FIGURE 30.4. When two sequential half hitches go in opposite directions around the post limb, they are defined as reversed half hitches on the same post. |
KNOT TYING PRINCIPLES
There are principles that should be followed in order to have a successful result. Instrumentation plays a vital role in knot tying. The suture itself is vital, but the cannula through which it is tied and delivered, the knot pusher that carries the suture to the surgical site, and the surgeon are also vital. The principles can be summarized as follows:
1. There should only be one pair of limbs through an arthroscopic cannula. These limbs are the post and the loop limb of the same suture. If for some reason, there are two pairs of sutures exiting through the same portal, each pair must be handled independently. In other words, one of the pairs should run inside the cannula, and the other pair should be taken through the portal, outside the cannula. Another possibility is retrieving the nonworking pair of sutures through another portal. By doing this, the possibility of suture entanglement, especially in the cases of suture anchors loaded with multiple sutures, is reduced.
2. The tip of the cannula should be as close to the fixation point as possible. The purpose is two-fold. First, it reduces the possibility of soft tissue interposition. Second, this reduces the possibility of suture entanglement.

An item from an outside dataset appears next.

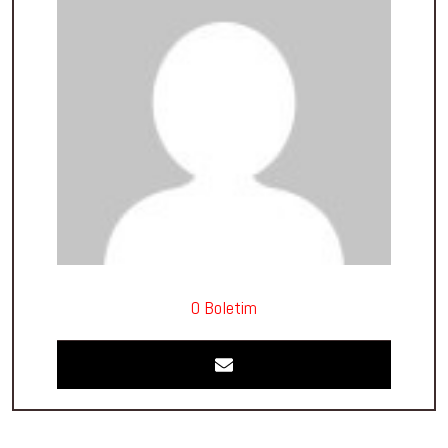
O Boletim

3. Always maintain tension in the first loop. This is particularly crucial in stacked half-hitch knots, or while constructing nonlocking sliding knots. Some sliding knots are self-locking; therefore, the chance of knot slippage is diminished. If slack is observed after the first half hitch, one method to eliminate it is to deliver a second throw with a reverse half hitch without switching posts.
4. Pass the knot pusher down the post limb to the fixation point, in-line with the cannula, to “clear” the limb before starting to construct the knot. This double-checks for soft tissue interposition and suture entanglement.

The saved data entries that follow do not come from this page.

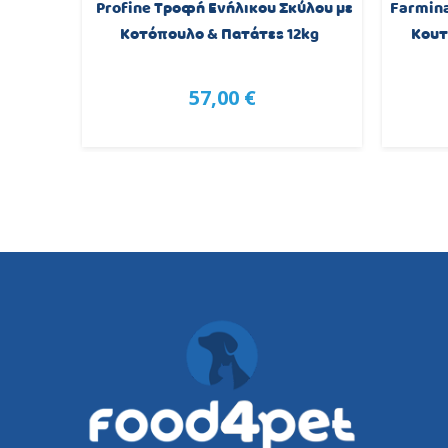
n Adult
Profine Τροφή Ενήλικου Σκύλου με
Farmina
12Kg
Κοτόπουλο & Πατάτες 12kg
Κουτ
57,00 €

5. To prevent suture twisting outside the cannula, the post limb should be tagged with a hemostat while constructing the knot. The suture limbs are not to be crossed with subsequent throws. Always keep the suture limbs apart as they exit the cannula. Unplanned, additional suture twisting may lead to knot failure or premature knot locking.
6. It is not adequate to tie a knot by placing all its throws around the same post. Several studies have demonstrated that the best method of preventing suture slippage and of having good knot and loop security is to back up all knots with at least three reversed half hitches using alternating posts. This is applicable to all knots and all suture materials.

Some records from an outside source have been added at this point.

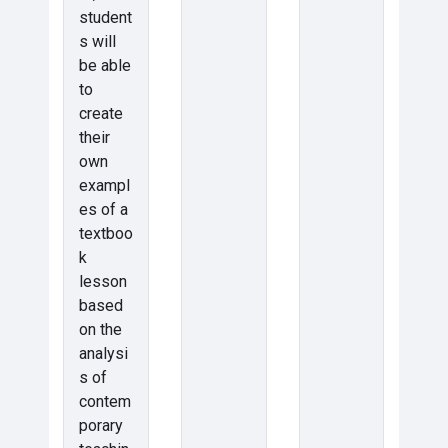
student
s will
be able
to
create
their
own
exampl
es of a
textboo
k
lesson
based
on the
analysi
s of
contem
porary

7. Use a sliding knot (locking or nonlocking) whenever possible. Before constructing and delivering the knot, the surgeon should check the suture anchor eyelet orientation and the depth of the eyelet with respect to the bone surface. Although the newest suture eyelets decrease suture friction, suture rubbing against a bone ridge because of over sinking the suture anchor into the bone should be avoided.
INSTRUMENTATION
The instrumentation for arthroscopic knots consists of three basic elements: suture material, arthroscopic cannulas, and knot pushers.
Suture Material
The purpose of the suture is to hold soft tissue to bone or to keep in close contact two soft tissue edges during its healing period. Once the healing process has concluded, the goal of the suture has been achieved. We are experiencing an evolution of suture materials. This evolution is reflected in increased biomechanical strength, resistance to breakage, as well as diminished elongation during the healing process. The optimal suture material must have excellent handling properties (optimal knot sliding, minimal surgeon finger discomfort, and good griping ability), optimal suture strength, and optimal knot strength without slippage.